The Cairncross Review into the future of the UK news industry was published this morning. While I haven’t yet had the opportunity to look at it in detail (it runs to 157 pages!), there are some interesting recommendations, including greater regulation of social media platforms and the creation of an Institute for Public Interest News.

The report comes in a week which has produced good and bad news for those of us who have an interest in local newspapers. On the negative side, a survey carried out by Press Gazette has found that 43 local newspapers in the UK closed in 2018. The survey also found that there were 275 editorial job losses, many of them down to restructuring and other problems at major publishing groups such as Johnston Press and Reach.

But for once it’s not all doom and gloom. Press Gazette also found that 29 new publications started publishing in 2018 and that around 50 new jobs were created. Only this week the Manchester Evening News printed a Sunday edition for the first time, clearly believing that there is a market for it.

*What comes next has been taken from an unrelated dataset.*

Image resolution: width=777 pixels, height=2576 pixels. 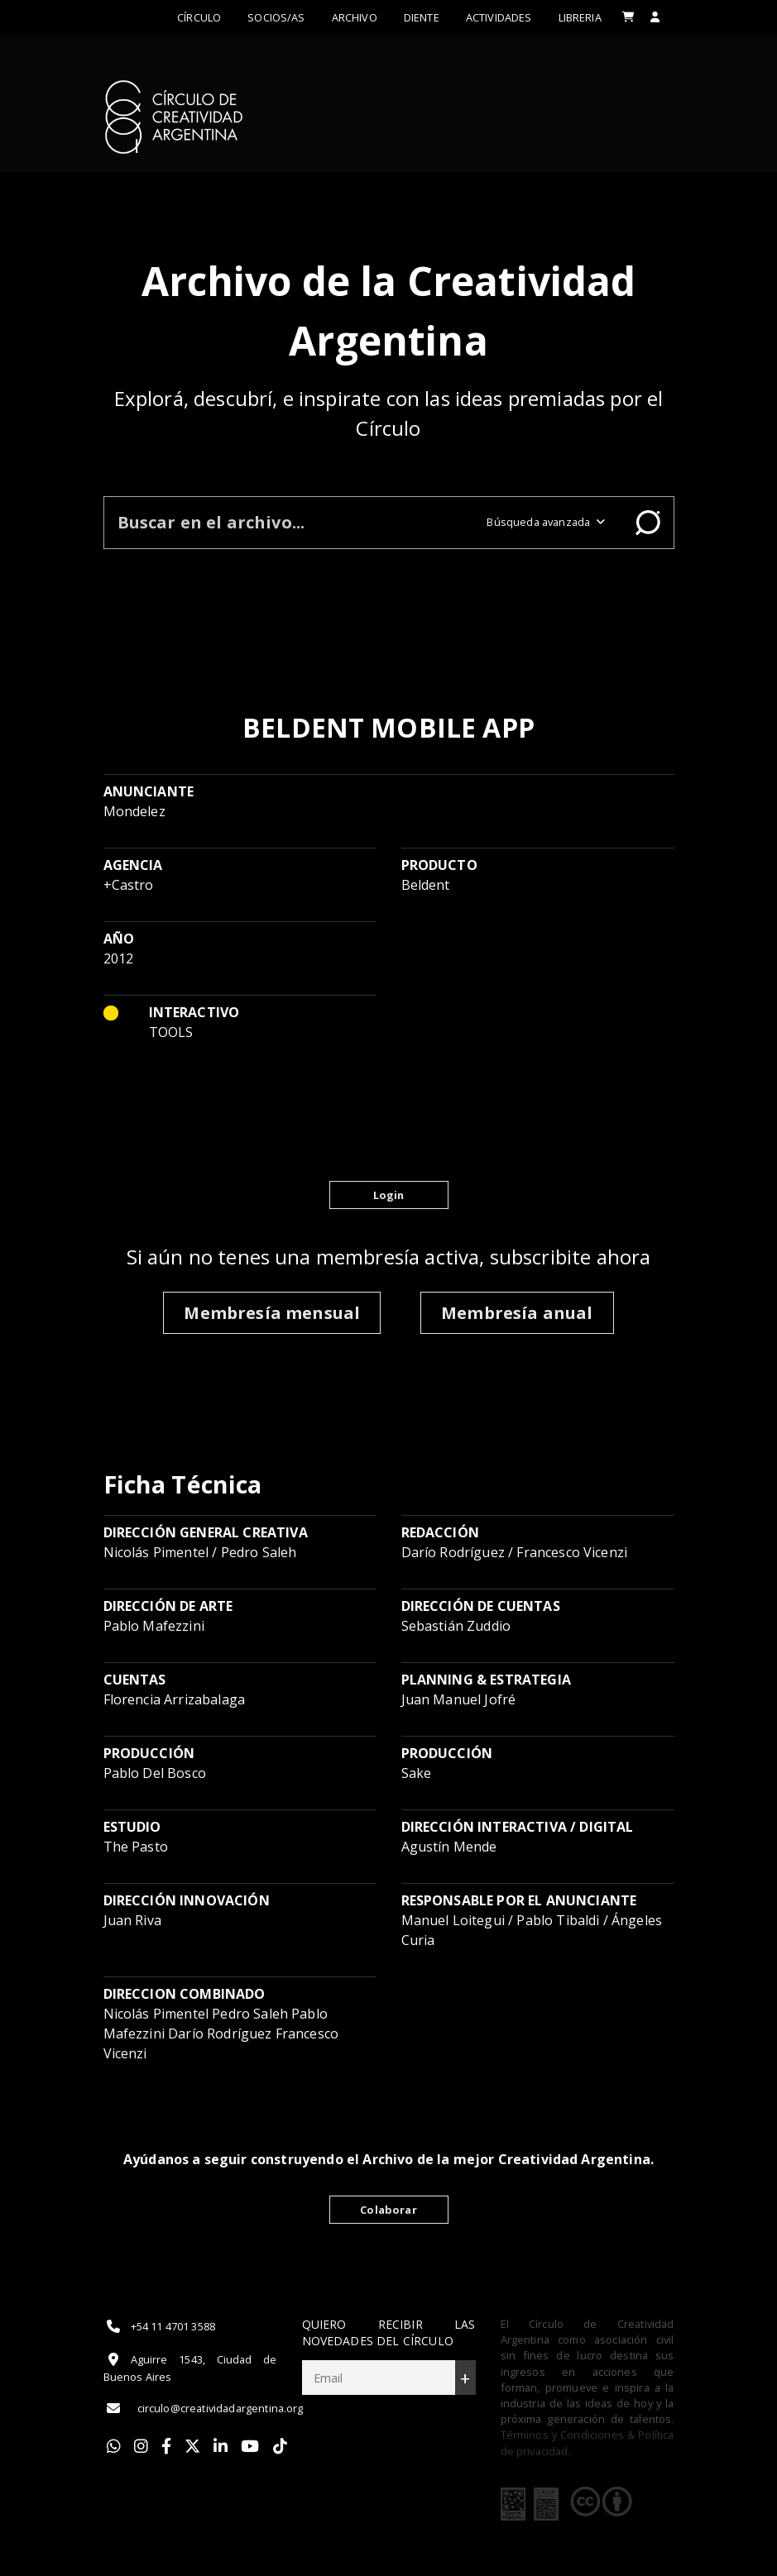 What do you see at coordinates (272, 1313) in the screenshot?
I see `Membresía mensual` at bounding box center [272, 1313].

When I began working in local government PR back in the 1980s local newspapers were thriving. Committee meetings always had at least a couple of reporters at the press table. In fact I remember one reporter who would spend his day hanging around the cafes and pubs which were frequented by Council officers and members in the expectation that he would always pick up a lead for a story.

That hasn’t happened for many years. Those local papers which still exist do so on a shoestring budget and simply haven’t got enough staff to cover Council meetings. The result is that many highly contentious decisions simply go unreported. That obviously is not good for local democracy.

While I would like to think that there is certainly room for optimism, it’s sobering to remember that 245 newspapers in the UK have closed since 2005.